Partendo dal rilievo che scopo della norma è colpire condotte non diligenti del soggetto danneggiato, il collegio bresciano perviene alla conclusione che tale principio si applichi anche al lavoratore che, a fronte di un licenziamento ritorsivo, non si sia attivato per trovare un altro lavoro nelle more del giudizio.

Se risulta accertato che nel periodo di disoccupazione, determinato dal licenziamento successivamente dichiarato nullo, il lavoratore non ha tentato di reperire un impiego alternativo, il risarcimento del danno non può coprire tutto l’intervallo non lavorato tra il giorno del recesso datoriale e la effettiva ricostituzione del vincolo contrattuale.
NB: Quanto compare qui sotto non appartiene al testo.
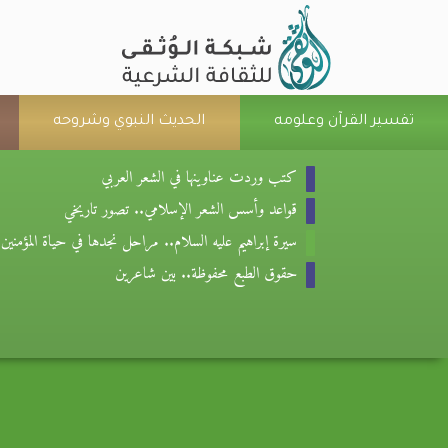
تفسير القرآن وعلومه
الحديث النبوي وشروحه
كتب وردت عناوينها في الشعر العربي
قواعد وأسس الشعر الإسلامي.. تصور تاريخي
سيرة إبراهيم عليه السلام.. مراحل نجدها في حياة المؤمنين
حقوق الطبع محفوظة.. بين شاعرين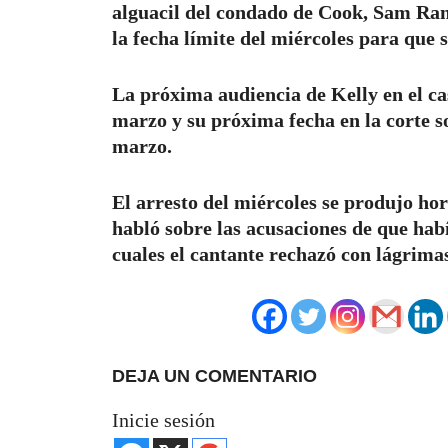
alguacil del condado de Cook, Sam Rand
la fecha límite del miércoles para que s
La próxima audiencia de Kelly en el c
marzo y su próxima fecha en la corte so
marzo.
El arresto del miércoles se produjo hor
habló sobre las acusaciones de que hab
cuales el cantante rechazó con lágrimas
DEJA UN COMENTARIO
Inicie sesión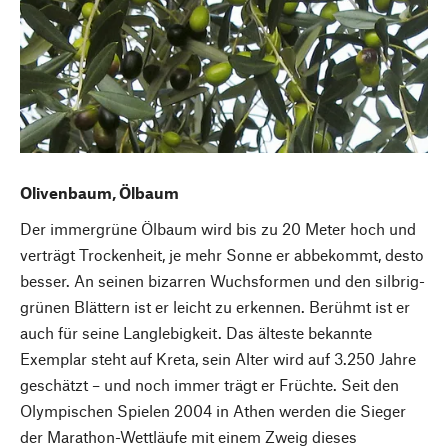
Olivenbaum, Ölbaum
Der immergrüne Ölbaum wird bis zu 20 Meter hoch und
verträgt Trockenheit, je mehr Sonne er abbekommt, desto
besser. An seinen bizarren Wuchsformen und den silbrig-
grünen Blättern ist er leicht zu erkennen. Berühmt ist er
auch für seine Langlebigkeit. Das älteste bekannte
Exemplar steht auf Kreta, sein Alter wird auf 3.250 Jahre
geschätzt – und noch immer trägt er Früchte. Seit den
Olympischen Spielen 2004 in Athen werden die Sieger
der Marathon-Wettläufe mit einem Zweig dieses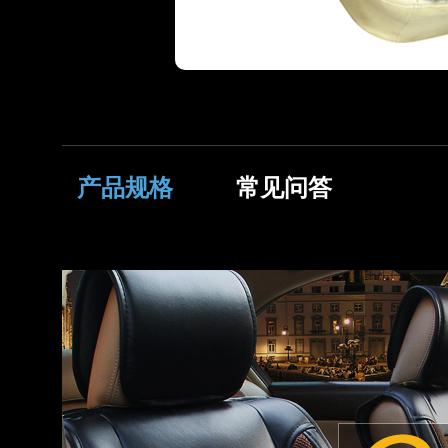
产品规格
常见问答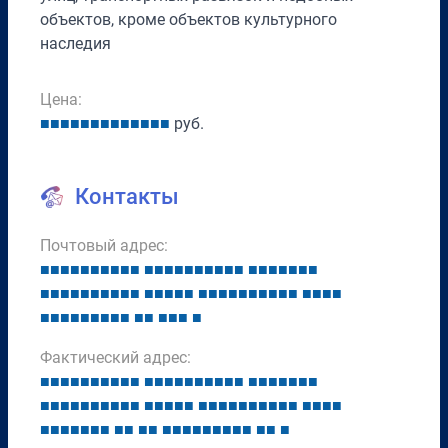
объектов, кроме объектов культурного
наследия
Цена:
■
■
■
■
■
■
■
■
■
■
■
■
■
руб.
Контакты
Почтовый адрес:
■
■
■
■
■
■
■
■
■
■
■
■
■
■
■
■
■
■
■
■
■
■
■
■
■
■
■
■
■
■
■
■
■
■
■
■
■
■
■
■
■
■
■
■
■
■
■
■
■
■
■
■
■
■
■
■
■
■
■
■
■
■
■
■
■
■
■
■
■
■
■
Фактический адрес:
■
■
■
■
■
■
■
■
■
■
■
■
■
■
■
■
■
■
■
■
■
■
■
■
■
■
■
■
■
■
■
■
■
■
■
■
■
■
■
■
■
■
■
■
■
■
■
■
■
■
■
■
■
■
■
■
■
■
■
■
■
■
■
■
■
■
■
■
■
■
■
■
■
■
■
■
■
■
■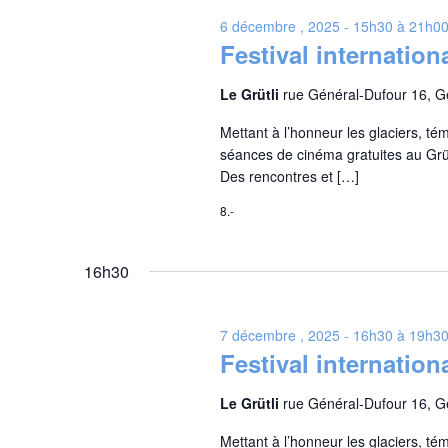
6 décembre , 2025 - 15h30
à
21h0
Festival internation
Le Grütli
rue Général-Dufour 16, 
Mettant à l’honneur les glaciers, tém
séances de cinéma gratuites au Grüt
Des rencontres et […]
8.-
16h30
7 décembre , 2025 - 16h30
à
19h3
Festival internation
Le Grütli
rue Général-Dufour 16, 
Mettant à l’honneur les glaciers, tém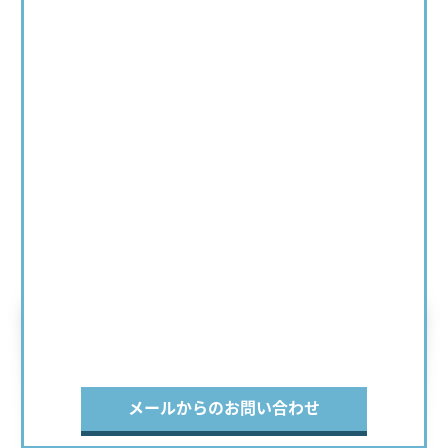
メールからのお問い合わせ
Va valorizzata, in questo caso, la colpevole inerzia del lavoratore, che impone di ridurre l’indennità risarcitoria al periodo di tempo che, se il medesimo lavoratore si fosse diligentemente attivato, sarebbe stato sufficiente per trovare una nuova soluzione occupazionale.

Diciotto mesi per un nuovo impiego

Il caso sul quale si è pronunciata la Corte d’appello è relativo al licenziamento in periodo di prova di una addetta commerciale che si era spesa a favore delle istanze contrattuali dei colleghi. Riformando la decisione del giudice di primo grado, il collegio ha ritenuto il licenziamento ritorsivo e disposto, in applicazione del regime di tutela reale piena, la reintegrazione e il pagamento di un risarcimento pari a 18 mesi, escludendo il periodo ulteriore di inattività intervenuto prima della sentenza. La Corte ha rimarcato che «un lasso di tempo di 18 mesi risulti nel caso di specie sufficiente per reperire una nuova occupazione».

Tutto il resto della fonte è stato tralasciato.